Here’s a vastly oversimplified example of how this seeming paradox works. Let’s say you and I constitute the nation’s taxpayers; I have a taxable income of $10,000 and you have one of $100,000. I’m taxed at the rate of 10% of my total income (let’s leave marginal rates and brackets out of it for now), and you’re taxed at 34%. That means I contribute $1000 to the total tax revenue while you contribute $34,000: out of the total tax revenue of $35,000, I’m paying a little under 3% (2.86%, if you care) while you’re paying a little over 97%.
Now let’s assume that we each get our tax rate cut by four percentage points. I now pay only 6% of $10,000 ($600) in taxes while you’re down to 30% of $100,000 ($30,000). My share of our combined tax revenue of $30,600 is now only 1.96%, while you’re paying over 98%.
Now, you got a tax savings of $4000 on this tax break while I saved only $400, so it’s undeniable that most of the benefit of the tax cut is going to you. But since my tax rate and my income are so much less to begin with, the identical rate cuts mean that the total revenue ends up being even more heavily weighted towards your contribution.
If we wanted to cut your rate by four percentage points and still have me end up paying the original 2.86% of the total tax revenue, my rate cut would have to go from the original 10% to 8.83%, which looks pretty measly and nets me a tax savings of only $117.
In short: the more income inequality we have and the more progressive our tax system is, then tax cuts for all tend to skew the percentage of total revenue burden ever further towards the higher-income taxpayers.
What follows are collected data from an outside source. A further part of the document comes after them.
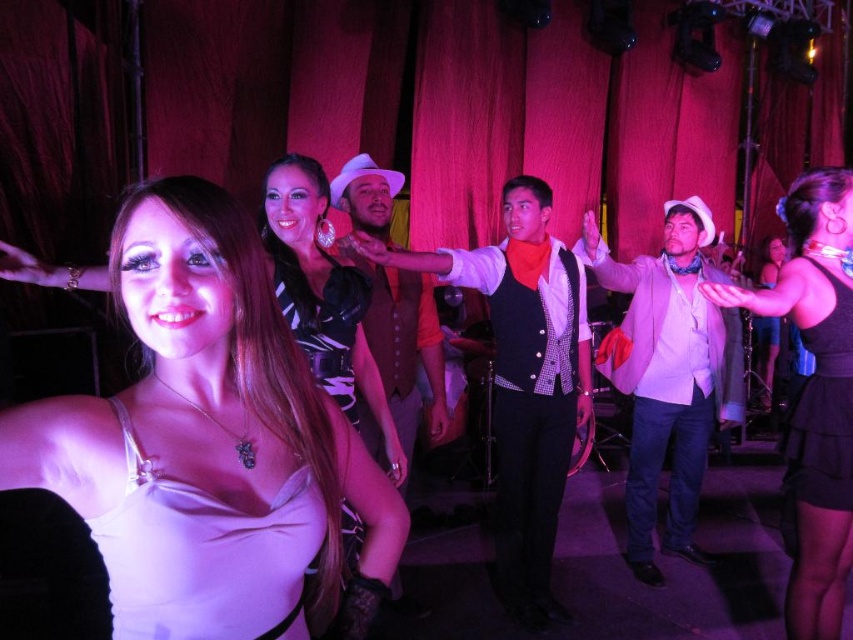 Does point (532, 566) come closer to viewer compared to point (173, 588)?

No.

Can you confirm if shiny silver vest at center is positioned to the left of white satin dress at lower left?

Incorrect, shiny silver vest at center is not on the left side of white satin dress at lower left.

Which is behind, point (578, 292) or point (117, 611)?

The point (578, 292) is behind.

Where is `shiny silver vest at center`? The width and height of the screenshot is (853, 640). shiny silver vest at center is located at coordinates (523, 378).

Who is shorter, black satin dress at right or satin black dress at center?

With less height is satin black dress at center.

Does black satin dress at right have a greater height compared to satin black dress at center?

Indeed, black satin dress at right has a greater height compared to satin black dress at center.

Is point (815, 474) positioned in front of point (352, 291)?

No, (815, 474) is behind (352, 291).

The height and width of the screenshot is (640, 853). I want to click on black satin dress at right, so click(x=822, y=412).

Between matte white dress at center and black satin dress at right, which one has less height?

matte white dress at center is shorter.

Who is more forward, (372, 520) or (837, 387)?

Point (372, 520)

Locate an element on the screen. This screenshot has height=640, width=853. matte white dress at center is located at coordinates (242, 378). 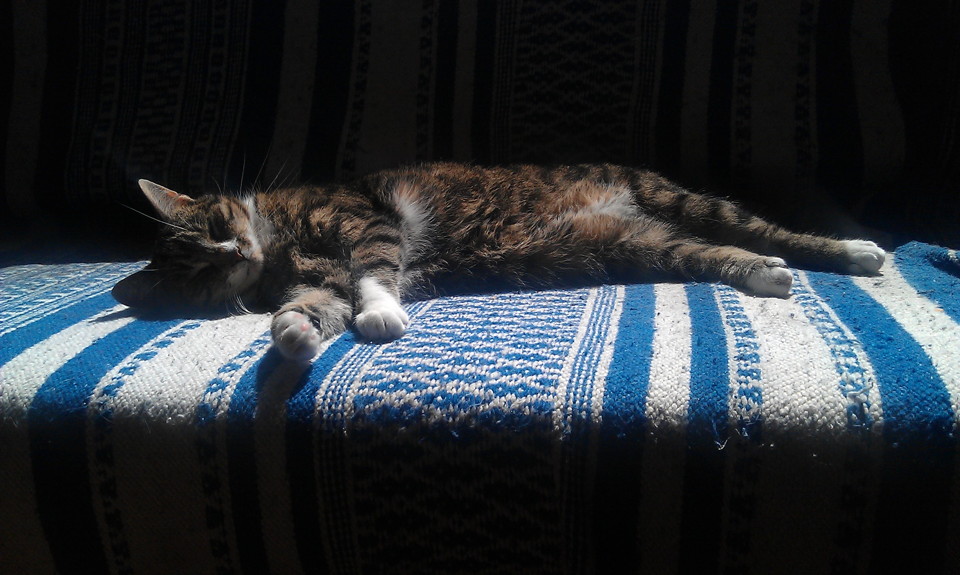 What are the coordinates of `blanket` in the screenshot? It's located at (539, 369). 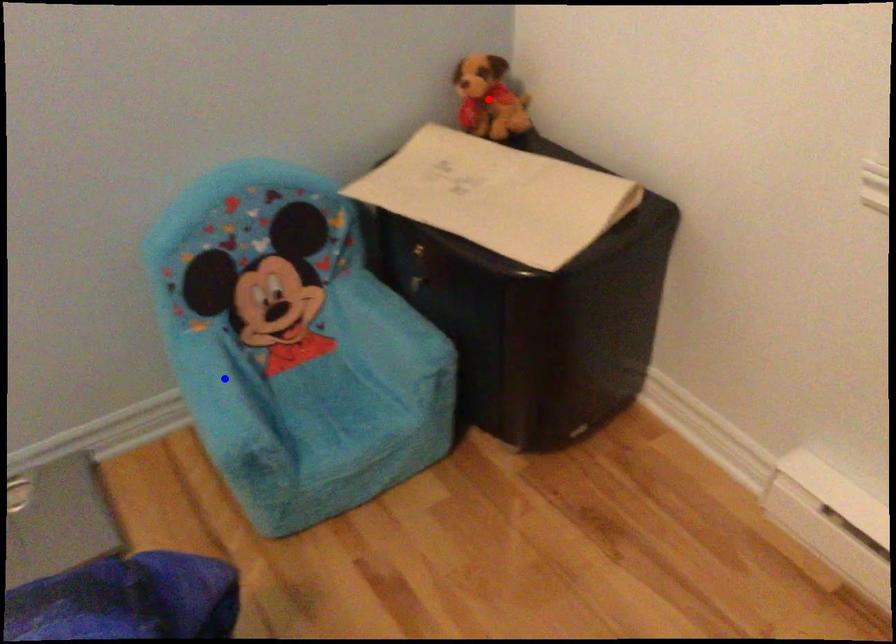 Question: In the image, two points are highlighted. Which point is nearer to the camera? Reply with the corresponding letter.

Choices:
 (A) blue point
 (B) red point

Answer: (A) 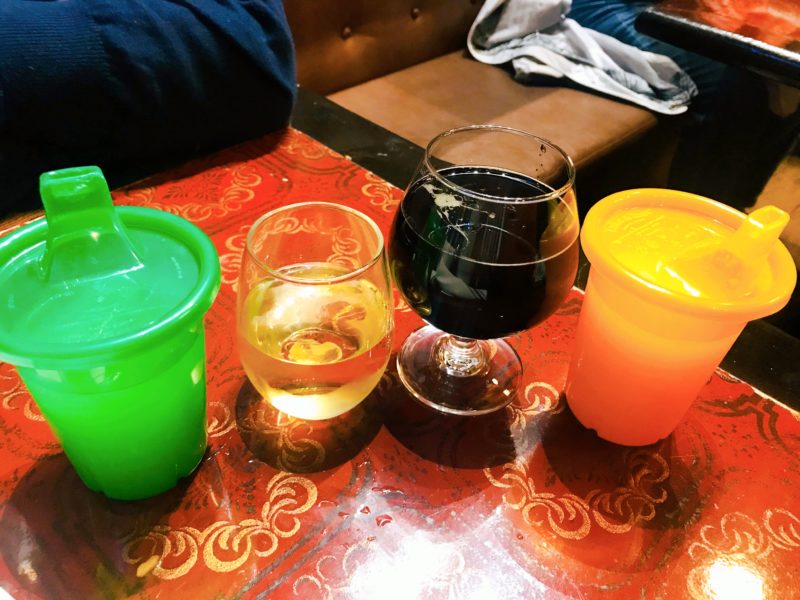 Locate an element on the screen. liquor is located at coordinates (470, 283). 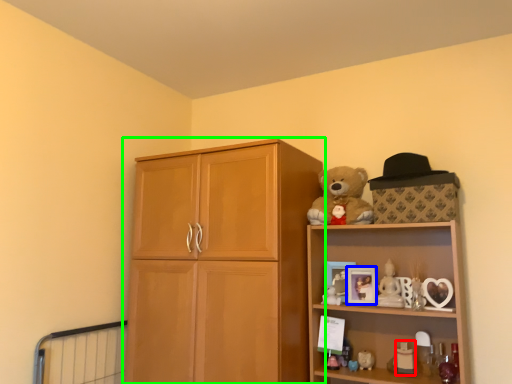 Question: Considering the real-world distances, which object is farthest from toy (highlighted by a red box)? picture frame (highlighted by a blue box) or cupboard (highlighted by a green box)?

Choices:
 (A) picture frame
 (B) cupboard

Answer: (B) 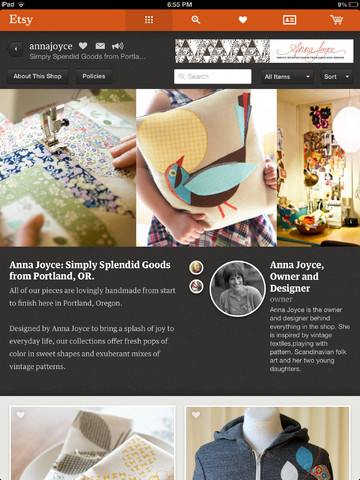 Locate an element on the screen. mannequin is located at coordinates (261, 426). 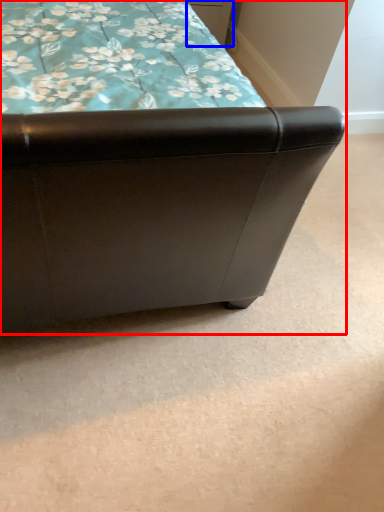 Question: Among these objects, which one is farthest to the camera, furniture (highlighted by a red box) or drawer (highlighted by a blue box)?

Choices:
 (A) furniture
 (B) drawer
Consider the outcome if we both got a seven-point rate cut: I’d be contributing a mere 1.09% of total revenue while you’d be forking out an astronomical 98.9%! What a lazy freeloading scum I am, huh?
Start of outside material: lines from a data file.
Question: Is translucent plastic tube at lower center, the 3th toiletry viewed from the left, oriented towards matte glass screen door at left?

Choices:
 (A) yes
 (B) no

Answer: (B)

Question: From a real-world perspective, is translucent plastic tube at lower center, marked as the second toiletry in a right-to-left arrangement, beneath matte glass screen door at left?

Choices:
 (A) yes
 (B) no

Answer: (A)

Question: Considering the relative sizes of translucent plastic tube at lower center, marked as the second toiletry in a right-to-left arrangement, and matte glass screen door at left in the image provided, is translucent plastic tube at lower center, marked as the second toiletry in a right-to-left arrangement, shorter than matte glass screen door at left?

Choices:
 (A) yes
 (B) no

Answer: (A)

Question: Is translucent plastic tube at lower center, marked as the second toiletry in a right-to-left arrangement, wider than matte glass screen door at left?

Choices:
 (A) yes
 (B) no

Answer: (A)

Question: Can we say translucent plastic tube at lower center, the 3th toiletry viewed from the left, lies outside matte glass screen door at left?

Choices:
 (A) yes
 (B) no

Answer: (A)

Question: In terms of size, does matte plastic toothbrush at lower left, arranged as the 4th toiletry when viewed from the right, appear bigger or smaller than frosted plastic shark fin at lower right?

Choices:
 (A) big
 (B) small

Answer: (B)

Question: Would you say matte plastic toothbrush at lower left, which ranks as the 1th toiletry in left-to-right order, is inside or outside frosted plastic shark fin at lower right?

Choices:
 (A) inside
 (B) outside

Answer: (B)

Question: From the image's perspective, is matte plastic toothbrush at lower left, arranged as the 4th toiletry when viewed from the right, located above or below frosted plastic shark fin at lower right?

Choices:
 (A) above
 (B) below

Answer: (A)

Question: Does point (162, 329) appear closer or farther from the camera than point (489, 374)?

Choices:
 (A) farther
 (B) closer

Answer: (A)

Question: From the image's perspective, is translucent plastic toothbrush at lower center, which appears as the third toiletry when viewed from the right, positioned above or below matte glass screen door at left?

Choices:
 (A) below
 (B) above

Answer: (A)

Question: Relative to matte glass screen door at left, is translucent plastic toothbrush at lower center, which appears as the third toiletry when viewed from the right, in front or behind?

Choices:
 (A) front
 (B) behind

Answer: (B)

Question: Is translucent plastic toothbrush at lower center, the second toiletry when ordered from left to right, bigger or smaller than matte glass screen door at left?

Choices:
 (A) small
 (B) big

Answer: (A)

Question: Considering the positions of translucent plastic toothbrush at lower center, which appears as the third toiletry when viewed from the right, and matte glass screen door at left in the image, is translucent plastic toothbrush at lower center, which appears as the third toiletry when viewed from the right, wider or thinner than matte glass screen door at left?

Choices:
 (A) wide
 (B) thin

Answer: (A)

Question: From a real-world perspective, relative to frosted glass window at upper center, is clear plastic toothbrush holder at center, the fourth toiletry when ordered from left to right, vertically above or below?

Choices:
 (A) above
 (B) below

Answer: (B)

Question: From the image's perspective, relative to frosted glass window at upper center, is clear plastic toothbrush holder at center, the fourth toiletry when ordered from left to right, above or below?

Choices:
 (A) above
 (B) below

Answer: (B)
Now, if we stop and think about it, we probably all agree that in the present economic climate, a tax burden of $27,000 on someone with an income of $100,000 doesn’t actually entail nearly ninety-nine times the financial hardship of a tax burden of $300 on someone with an income of $10,000. That’s why progressive taxation exists: because rates and shares and percentages aren’t very meaningful if considered in isolation from the absolute numbers of basic financial survival.
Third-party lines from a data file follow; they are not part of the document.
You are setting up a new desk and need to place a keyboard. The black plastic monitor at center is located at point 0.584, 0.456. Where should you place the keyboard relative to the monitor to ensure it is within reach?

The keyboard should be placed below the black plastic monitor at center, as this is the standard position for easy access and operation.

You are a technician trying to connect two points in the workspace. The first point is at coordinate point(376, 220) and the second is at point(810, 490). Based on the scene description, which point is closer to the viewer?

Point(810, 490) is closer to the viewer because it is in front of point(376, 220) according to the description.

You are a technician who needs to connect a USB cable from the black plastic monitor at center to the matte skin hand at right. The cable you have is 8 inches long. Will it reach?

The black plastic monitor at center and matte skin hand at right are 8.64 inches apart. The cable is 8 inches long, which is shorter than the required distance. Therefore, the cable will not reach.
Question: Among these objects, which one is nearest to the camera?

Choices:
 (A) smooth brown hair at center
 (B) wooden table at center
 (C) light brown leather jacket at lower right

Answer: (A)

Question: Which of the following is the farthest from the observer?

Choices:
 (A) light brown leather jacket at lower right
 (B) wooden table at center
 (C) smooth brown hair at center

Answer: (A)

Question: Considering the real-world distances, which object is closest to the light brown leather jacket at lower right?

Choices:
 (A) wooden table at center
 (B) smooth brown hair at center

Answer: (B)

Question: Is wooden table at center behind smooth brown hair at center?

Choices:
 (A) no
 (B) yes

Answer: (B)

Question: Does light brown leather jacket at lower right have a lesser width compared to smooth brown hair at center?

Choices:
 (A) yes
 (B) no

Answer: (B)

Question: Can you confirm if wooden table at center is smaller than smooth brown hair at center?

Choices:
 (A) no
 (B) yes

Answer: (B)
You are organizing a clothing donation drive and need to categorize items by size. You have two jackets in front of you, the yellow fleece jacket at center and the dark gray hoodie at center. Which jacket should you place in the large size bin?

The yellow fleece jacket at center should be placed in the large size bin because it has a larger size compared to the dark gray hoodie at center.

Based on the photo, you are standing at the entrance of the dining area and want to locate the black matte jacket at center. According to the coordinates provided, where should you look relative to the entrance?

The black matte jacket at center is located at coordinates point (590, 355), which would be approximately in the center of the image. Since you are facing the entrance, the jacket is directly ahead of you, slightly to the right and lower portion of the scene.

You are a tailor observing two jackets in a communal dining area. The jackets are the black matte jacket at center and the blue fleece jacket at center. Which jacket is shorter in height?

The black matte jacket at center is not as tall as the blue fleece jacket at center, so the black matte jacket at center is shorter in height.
But for the hard-line anti-tax crowd, cherry-picking the numbers that way is pure PR gold: basically, it means that the more you cut taxes, the bigger the burden on the richest taxpayers appears to be. Makes you feel kinda sorry for them, doesn’t it? I know I feel a little guilty looking at my lame-ass 1.09% donation and thinking about your staggering along under the remaining 98.9%. Hey, I know: why don’t we raise tax rates for all a couple of percentage points instead of cutting them, so that I pay 12% of income and you pay 36%? That way I’ll be bearing a much more responsible 3.22% of the total tax burden! Don’t you feel happier? 
(Then there is the question of the “spinniness” of comparing share of total tax burden based only on federal income taxes rather than including payroll taxes, which are much more heavily weighted towards the lower-income taxpayers, but let’s not get into that now.)